Soros Center for Contemporary Art

The cast of villains in “Polyphonia: Social Commentary in Contemporary Hungarian Art” warrants some serious soul searching here in the land of the freed. You have the Museum Director who refused to mount the show because of the potentially politically incriminating ideas that might arise. You have the organizers, who, though they pushed the venue onto the streets (and into various other public places), insisted on inviting artists to submit proposals for works of a sociopolitical nature with the condition that they not consider “daily politics, concrete persons, institutions, interest groups, ideological trends and interests of the state” to be subjects within the “competence of art.” And finally you have some normally on-the-ball artists who capitulated to these milk-toast terms. That said, it wasn’t such a total bomb of a show, if the aspirations of individual artists count for anything in such a scene.
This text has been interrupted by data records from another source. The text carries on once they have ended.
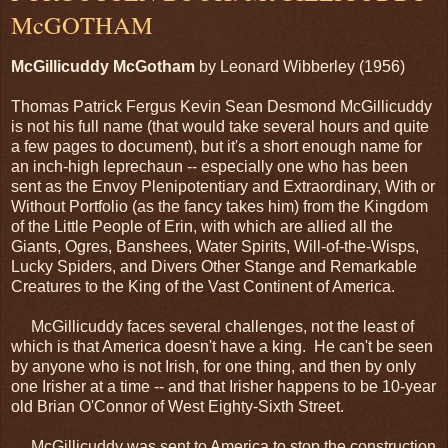
McGOTHAM
McGillicuddy McGotham
by Leonard Wibberley (1956)
Thomas Patrick Fergus Kevin Sean Desmond McGillicuddy
is not his full name (that would take several hours and quite
a few pages to document), but it's a short enough name for
an inch-high leprechaun -- especially one who has been
sent as the Envoy Plenipotentiary and Extraordinary, With or
Without Portfolio (as the fancy takes him) from the Kingdom
of the Little People of Erin, with which are allied all the
Giants, Ogres, Banshees, Water Spirits, Will-of-the-Wisps,
Lucky Spiders, and Divers Other Stange and Remarkable
Creatures to the King of the Vast Continent of America.
McGillicuddy faces several challenges, not the least of
which is that America doesn't have a king. He can't be seen
by anyone who is not Irish, for one thing, and then by only
one Irisher at a time -- and that Irisher happens to be 10-year
old Brian O'Connor of West Eighty-Sixth Street.
McGillicuddy was sent to America to stop the construction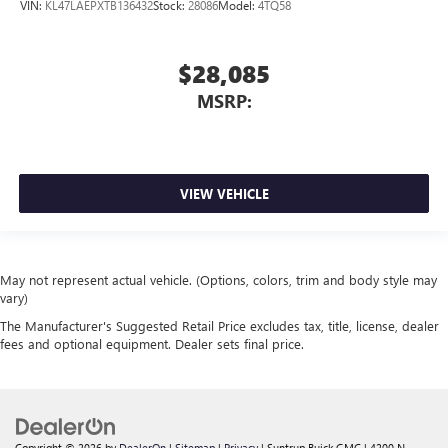
VIN:
KL47LAEPXTB136432
Stock:
28086
Model:
4TQ58
$28,085
MSRP:
VIEW VEHICLE
May not represent actual vehicle. (Options, colors, trim and body style may
vary)
The Manufacturer's Suggested Retail Price excludes tax, title, license, dealer
fees and optional equipment. Dealer sets final price.
Copyright © 2026
by
DealerOn
|
Sitemap
|
Privacy
| Suntrup Buick GMC
|
4200 N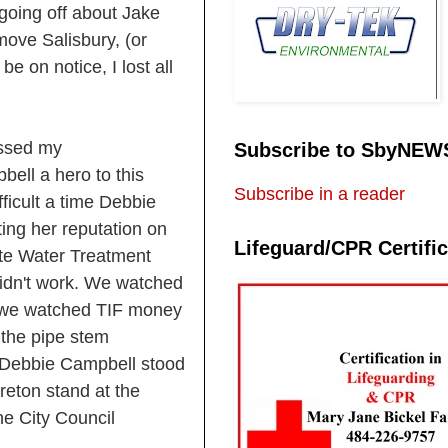
 going off about Jake
move Salisbury, (or
e on notice, I lost all
essed my
Subscribe to SbyNEW
ell a hero to this
Subscribe in a reader
ficult a time Debbie
ting her reputation on
Lifeguard/CPR Certific
ste Water Treatment
didn't work. We watched
s, we watched TIF money
 the pipe stem
. Debbie Campbell stood
Ireton stand at the
he City Council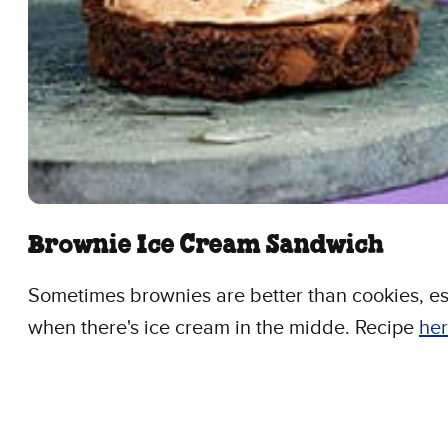
Brownie Ice Cream Sandwich
Sometimes brownies are better than cookies, es
when there's ice cream in the midde. Recipe
her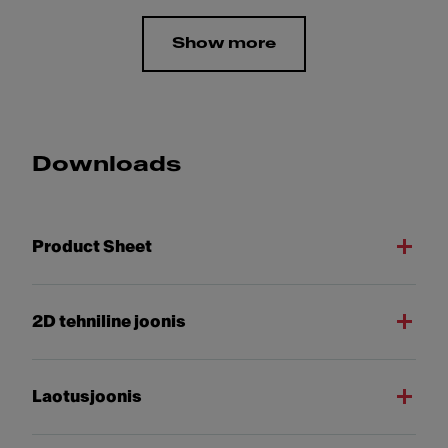
Show more
Downloads
Product Sheet
2D tehniline joonis
Laotusjoonis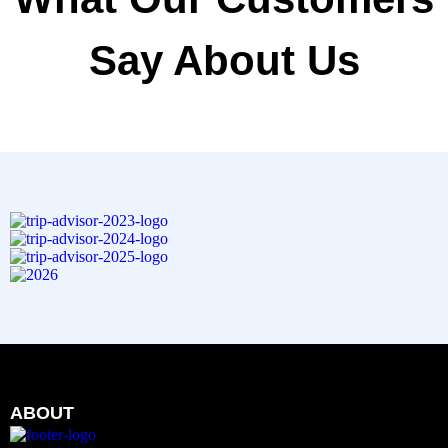
Say About Us
ABOUT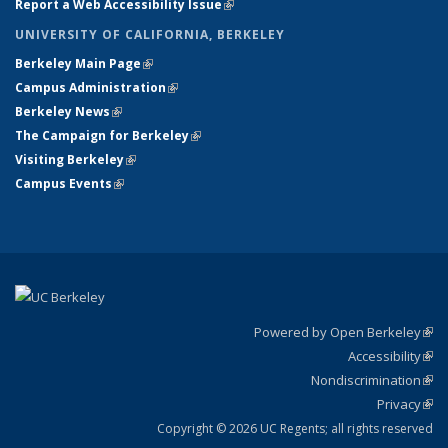
Report a Web Accessibility Issue
(link is external)
UNIVERSITY OF CALIFORNIA, BERKELEY
Berkeley Main Page
(link is external)
Campus Administration
(link is external)
Berkeley News
(link is external)
The Campaign for Berkeley
(link is external)
Visiting Berkeley
(link is external)
Campus Events
(link is external)
Powered by Open Berkeley
(link
Accessibility
exte
Sta
(link
Nondiscrimination
exte
Poli
(link
Privacy
Sta
exte
Sta
(link
exte
Copyright © 2026 UC Regents; all rights reserved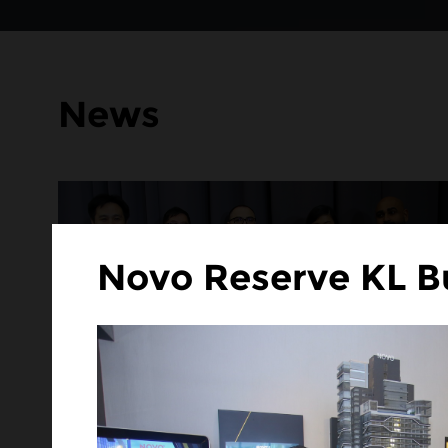
News
Novo Reserve KL B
Laszló L. Révész banked on what he termed “spiritual capital” from the West by borrowing a Jan Dibbets video of a fireplace fire from the Stedelijk Museum and projecting it on a big slab of bacon (the basic sustenance for Hungarian workers) in the midst of a typically Hungarian construction-inprogress building of an art high school. The result was a whimsical, bloodless appropriation, alluding to a romantic back-to-basics desire to rebuild from virtual scratch. Miklós Pinke most successfully squeezed himself out of a charmed art circle, partly by doing what artists are supposed to do—he had an exhibition. The artist “simply”asked for orange crates from his friendly neighborhood green grocer, made paintings on them, had an opening on the side of the store/shack, and distributed the works gratis to the crowd.

Not all the selected proposals could be realized owing to bureaucratic quagmires. Of these the most promising was István Szil’s “A Few New Telephone Booths,” in which the user’s voice of these indicted telephones would be amplified so that passersby would also hear, forcing the unsuspecting to think about where and how their private and public concerns intersect, as well as inverting the role of the tapped telephone. The only artist to really suggest that there was anything to complain about was Tamás St. Auby, whose unrealized plan was to turn down all the public lighting in Budapest for a matter of minutes and split the money saved between the association for the blind and the artists in the show. His final work took the form of a complaint concerning the lack of funds for the artists’ honorariums.

Political or “issue based” work as it is understood in the West hardly exists in Hungary and hasn’t for years, except in the form of works from the ’60s and ’70s that use innuendo, metaphor, and irony to criticize what everyone knew was a corrupt social order. The most frequent explanation for this is that Social Realism was official policy, and work dealing with concrete issues was understandably viewed suspiciously by serious artists. This legacy is in many ways still operative. Given this history and the recent rage of issue-based work in the West, the organizers (the Soros Center for Contemporary Art, the largest privately funded cultural foundation in Hungary) found it timely to prod Hungarian artists to rethink their relationship to politics (the show included 29 projects all together). What they didn’t consider is the degree to which this legacy lingers in their own activity—whether it is sheer distaste or fear is hard to tell—and that giving artists a task accompanied by a list of unacceptable topics is a sure way to mount a “political” show that, Yes, will be safely contained, but equally short of transformative.